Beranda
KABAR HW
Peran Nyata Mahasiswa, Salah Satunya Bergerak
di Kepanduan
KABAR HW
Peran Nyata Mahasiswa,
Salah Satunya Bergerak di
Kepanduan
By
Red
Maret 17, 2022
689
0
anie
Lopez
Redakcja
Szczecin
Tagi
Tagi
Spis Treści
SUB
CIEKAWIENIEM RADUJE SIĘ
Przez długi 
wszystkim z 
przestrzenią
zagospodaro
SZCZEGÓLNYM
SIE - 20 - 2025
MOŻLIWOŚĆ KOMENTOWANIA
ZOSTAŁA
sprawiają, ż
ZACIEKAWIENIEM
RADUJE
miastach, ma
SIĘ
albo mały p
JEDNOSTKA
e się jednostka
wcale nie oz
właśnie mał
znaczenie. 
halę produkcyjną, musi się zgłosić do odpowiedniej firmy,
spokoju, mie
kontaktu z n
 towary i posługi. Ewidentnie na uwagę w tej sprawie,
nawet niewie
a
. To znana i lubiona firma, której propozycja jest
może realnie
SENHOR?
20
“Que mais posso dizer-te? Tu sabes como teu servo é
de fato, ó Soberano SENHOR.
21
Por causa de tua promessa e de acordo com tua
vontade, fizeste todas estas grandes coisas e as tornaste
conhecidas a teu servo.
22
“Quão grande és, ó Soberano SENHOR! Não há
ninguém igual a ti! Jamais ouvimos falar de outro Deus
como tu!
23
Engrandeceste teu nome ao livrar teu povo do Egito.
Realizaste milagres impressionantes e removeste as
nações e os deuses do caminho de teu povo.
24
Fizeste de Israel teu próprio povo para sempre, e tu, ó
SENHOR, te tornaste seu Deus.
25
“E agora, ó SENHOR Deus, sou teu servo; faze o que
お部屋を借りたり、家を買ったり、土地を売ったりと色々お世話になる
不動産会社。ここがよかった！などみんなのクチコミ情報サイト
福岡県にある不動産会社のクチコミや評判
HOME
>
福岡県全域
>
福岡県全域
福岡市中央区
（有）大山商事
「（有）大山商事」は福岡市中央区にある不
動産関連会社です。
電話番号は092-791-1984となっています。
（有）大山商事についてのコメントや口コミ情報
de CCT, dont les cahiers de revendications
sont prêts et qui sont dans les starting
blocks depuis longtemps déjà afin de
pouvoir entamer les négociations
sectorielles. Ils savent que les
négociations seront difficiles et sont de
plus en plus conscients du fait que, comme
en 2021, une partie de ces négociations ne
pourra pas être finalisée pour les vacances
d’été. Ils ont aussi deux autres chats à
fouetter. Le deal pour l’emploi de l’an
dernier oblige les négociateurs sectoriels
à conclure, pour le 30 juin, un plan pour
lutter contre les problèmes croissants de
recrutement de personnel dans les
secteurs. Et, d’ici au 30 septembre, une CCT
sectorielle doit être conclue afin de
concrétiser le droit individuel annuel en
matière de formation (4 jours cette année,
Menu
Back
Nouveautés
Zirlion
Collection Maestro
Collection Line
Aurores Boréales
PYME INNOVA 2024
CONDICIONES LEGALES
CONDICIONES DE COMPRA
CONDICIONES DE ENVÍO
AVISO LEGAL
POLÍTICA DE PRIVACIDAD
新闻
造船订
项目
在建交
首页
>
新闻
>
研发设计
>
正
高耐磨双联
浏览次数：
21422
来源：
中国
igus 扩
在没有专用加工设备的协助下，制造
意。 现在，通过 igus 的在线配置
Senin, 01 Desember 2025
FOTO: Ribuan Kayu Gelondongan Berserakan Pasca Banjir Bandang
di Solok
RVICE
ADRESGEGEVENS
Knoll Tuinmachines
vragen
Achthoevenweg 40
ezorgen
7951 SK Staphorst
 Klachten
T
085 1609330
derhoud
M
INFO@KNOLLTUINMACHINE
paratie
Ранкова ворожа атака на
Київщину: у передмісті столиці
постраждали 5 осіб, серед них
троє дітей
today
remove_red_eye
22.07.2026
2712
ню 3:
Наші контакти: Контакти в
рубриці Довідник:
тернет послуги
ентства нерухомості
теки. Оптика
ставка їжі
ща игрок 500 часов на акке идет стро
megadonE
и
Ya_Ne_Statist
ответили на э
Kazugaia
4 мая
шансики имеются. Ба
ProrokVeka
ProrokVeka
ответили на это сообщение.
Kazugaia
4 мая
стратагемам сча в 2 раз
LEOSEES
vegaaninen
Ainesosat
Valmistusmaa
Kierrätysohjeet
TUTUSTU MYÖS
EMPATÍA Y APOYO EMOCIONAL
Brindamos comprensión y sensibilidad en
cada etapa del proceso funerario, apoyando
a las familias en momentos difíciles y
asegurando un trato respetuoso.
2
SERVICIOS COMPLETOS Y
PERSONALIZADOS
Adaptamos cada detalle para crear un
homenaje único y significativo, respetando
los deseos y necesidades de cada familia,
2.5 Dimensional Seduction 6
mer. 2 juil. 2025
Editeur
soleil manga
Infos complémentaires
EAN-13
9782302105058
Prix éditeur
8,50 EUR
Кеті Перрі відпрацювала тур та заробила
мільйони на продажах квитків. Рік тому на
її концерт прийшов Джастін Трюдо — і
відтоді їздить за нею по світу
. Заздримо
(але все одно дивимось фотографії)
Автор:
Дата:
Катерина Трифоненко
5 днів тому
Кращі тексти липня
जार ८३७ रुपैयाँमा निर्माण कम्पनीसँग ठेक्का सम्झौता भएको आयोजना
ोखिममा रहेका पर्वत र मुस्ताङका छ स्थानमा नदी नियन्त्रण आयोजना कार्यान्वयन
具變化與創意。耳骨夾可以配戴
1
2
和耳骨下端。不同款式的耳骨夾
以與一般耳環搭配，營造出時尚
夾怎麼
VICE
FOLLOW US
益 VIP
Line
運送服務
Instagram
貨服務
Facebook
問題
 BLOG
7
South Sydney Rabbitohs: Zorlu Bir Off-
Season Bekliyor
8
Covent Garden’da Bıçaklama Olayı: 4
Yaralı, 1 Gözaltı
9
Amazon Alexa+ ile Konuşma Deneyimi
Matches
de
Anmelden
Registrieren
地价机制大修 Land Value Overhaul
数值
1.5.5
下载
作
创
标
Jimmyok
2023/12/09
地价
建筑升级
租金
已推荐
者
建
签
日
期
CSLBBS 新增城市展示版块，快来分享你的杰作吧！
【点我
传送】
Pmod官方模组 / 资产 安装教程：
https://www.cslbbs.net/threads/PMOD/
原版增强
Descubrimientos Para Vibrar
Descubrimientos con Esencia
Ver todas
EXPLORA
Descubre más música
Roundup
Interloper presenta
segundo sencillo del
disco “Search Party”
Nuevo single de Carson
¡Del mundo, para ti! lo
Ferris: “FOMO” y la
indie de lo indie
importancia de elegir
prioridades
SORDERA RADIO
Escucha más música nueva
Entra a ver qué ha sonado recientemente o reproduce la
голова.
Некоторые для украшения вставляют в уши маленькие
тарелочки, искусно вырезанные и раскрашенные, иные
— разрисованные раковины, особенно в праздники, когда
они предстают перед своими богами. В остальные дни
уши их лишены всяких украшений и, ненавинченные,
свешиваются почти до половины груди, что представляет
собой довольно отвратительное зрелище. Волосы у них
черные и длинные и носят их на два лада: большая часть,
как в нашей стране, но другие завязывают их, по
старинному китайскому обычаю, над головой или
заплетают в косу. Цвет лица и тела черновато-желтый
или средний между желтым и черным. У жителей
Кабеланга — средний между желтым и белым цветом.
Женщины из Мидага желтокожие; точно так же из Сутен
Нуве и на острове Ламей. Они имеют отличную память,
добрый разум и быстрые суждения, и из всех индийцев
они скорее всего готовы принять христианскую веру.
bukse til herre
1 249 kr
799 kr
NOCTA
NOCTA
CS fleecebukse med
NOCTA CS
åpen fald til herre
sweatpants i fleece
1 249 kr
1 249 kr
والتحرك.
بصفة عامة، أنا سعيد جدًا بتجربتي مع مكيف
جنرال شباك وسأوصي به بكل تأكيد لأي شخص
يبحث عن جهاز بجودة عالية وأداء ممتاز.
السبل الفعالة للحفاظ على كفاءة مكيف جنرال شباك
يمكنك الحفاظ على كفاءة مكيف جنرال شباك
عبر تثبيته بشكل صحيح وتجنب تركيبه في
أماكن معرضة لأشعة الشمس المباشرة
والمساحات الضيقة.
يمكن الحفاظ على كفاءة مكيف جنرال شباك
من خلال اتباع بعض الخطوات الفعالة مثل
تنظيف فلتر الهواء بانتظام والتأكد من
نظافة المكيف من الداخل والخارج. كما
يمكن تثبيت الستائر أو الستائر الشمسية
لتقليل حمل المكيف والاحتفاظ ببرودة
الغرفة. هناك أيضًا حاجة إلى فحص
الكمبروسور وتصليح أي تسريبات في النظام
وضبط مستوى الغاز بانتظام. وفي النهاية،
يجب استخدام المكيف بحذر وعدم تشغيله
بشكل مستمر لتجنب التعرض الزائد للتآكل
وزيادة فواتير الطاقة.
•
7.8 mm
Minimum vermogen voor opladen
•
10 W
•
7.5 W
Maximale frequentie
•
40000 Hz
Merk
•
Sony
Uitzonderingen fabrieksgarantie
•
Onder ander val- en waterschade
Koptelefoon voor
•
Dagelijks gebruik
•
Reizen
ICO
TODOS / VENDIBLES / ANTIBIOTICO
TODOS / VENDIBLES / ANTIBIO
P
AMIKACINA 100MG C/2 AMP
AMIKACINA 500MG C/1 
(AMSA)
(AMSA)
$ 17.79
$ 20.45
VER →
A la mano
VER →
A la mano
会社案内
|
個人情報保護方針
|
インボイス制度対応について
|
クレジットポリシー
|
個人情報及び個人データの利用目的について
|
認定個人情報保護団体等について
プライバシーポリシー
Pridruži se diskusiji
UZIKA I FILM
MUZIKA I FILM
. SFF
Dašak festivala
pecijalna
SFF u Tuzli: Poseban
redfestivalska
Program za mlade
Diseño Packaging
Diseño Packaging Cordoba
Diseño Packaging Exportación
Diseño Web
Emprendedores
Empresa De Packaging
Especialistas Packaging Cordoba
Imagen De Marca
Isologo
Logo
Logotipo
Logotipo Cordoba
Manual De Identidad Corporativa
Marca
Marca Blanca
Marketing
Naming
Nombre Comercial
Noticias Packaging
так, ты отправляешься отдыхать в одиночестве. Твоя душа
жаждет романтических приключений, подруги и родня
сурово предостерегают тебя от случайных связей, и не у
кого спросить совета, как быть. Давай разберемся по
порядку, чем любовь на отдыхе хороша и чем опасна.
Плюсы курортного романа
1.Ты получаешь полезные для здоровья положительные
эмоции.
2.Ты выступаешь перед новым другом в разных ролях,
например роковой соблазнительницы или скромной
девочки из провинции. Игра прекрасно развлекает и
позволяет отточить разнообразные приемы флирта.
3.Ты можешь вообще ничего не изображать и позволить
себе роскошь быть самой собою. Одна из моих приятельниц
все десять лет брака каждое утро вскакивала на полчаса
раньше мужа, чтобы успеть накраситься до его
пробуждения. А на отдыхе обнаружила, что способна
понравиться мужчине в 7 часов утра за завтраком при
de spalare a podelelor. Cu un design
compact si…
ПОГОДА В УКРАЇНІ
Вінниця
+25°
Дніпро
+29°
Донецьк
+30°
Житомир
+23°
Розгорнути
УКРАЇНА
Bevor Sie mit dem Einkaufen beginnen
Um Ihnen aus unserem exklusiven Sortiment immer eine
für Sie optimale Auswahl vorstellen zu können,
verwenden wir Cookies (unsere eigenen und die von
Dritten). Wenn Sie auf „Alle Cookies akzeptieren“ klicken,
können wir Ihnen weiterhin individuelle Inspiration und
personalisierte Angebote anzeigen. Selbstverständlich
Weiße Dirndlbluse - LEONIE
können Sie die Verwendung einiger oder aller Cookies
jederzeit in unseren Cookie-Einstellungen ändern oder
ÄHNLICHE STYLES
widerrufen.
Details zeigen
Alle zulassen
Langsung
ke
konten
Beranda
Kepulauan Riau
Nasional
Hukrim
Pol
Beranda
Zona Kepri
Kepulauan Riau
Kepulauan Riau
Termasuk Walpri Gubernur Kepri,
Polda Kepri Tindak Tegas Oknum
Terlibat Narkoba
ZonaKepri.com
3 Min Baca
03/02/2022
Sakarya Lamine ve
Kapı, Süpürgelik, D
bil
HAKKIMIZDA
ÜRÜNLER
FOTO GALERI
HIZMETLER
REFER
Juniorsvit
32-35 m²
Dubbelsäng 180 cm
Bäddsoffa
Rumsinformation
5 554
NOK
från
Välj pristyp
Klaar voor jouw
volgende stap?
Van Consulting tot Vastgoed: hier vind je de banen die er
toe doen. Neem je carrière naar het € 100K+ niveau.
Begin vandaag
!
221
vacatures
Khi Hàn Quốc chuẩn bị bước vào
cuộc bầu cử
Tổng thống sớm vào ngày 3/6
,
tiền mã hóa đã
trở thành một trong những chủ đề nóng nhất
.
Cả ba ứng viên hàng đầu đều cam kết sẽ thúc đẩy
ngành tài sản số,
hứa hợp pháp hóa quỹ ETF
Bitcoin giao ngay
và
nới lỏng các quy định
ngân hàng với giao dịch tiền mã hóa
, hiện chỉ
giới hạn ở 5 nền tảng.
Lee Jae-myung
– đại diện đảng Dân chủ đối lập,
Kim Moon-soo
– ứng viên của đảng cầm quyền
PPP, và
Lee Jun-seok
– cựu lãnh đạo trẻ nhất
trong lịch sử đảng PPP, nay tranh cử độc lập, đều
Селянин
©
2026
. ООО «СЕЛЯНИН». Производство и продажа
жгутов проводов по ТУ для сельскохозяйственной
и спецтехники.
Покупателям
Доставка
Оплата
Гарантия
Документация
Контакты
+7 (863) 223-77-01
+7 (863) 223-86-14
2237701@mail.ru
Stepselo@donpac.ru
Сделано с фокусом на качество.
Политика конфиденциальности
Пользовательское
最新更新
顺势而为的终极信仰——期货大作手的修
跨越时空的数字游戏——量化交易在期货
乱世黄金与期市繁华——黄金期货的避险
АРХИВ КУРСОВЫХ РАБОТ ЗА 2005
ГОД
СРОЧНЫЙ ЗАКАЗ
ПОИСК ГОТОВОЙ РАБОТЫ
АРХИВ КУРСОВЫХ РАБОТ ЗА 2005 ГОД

.....

● WHAT IS EXPECTED
In the data above, which lines lie between the line with "TODOS / VENDIBLES / ANTIBIOTICO" and the line with "Pridruži se diskusiji", inclusive? Print those lines exactly and nothing else.

● SOLUTION TO THE EXERCISE
TODOS / VENDIBLES / ANTIBIOTICO
TODOS / VENDIBLES / ANTIBIO
P
AMIKACINA 100MG C/2 AMP
AMIKACINA 500MG C/1 
(AMSA)
(AMSA)
$ 17.79
$ 20.45
VER →
A la mano
VER →
A la mano
会社案内
|
個人情報保護方針
|
インボイス制度対応について
|
クレジットポリシー
|
個人情報及び個人データの利用目的について
|
認定個人情報保護団体等について
プライバシーポリシー
Pridruži se diskusiji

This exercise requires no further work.